■ **PROVIDED INFORMATION**:
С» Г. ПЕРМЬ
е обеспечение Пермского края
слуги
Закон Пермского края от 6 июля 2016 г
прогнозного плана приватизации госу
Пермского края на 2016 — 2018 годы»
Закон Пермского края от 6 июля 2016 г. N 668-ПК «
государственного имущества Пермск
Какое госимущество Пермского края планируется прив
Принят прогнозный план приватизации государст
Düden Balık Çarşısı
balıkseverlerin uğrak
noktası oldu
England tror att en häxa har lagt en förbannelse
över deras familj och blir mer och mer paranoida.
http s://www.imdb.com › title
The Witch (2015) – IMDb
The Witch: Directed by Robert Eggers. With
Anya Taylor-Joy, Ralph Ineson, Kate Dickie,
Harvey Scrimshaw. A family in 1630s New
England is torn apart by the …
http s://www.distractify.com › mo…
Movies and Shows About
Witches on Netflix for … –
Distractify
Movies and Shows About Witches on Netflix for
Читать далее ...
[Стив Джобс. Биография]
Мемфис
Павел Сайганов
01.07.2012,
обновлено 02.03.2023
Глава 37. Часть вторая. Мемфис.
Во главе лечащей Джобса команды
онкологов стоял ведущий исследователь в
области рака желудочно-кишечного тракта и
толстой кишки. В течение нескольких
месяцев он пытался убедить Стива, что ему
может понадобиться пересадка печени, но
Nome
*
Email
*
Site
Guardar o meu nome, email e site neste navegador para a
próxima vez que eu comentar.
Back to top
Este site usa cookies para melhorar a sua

■ **ACTIVITY**:
Those lines of the records that contain the string "Мемфис" should be identified and copied.

■ **RESPONSE FOR THIS EXERCISE**:
Мемфис
Глава 37. Часть вторая. Мемфис.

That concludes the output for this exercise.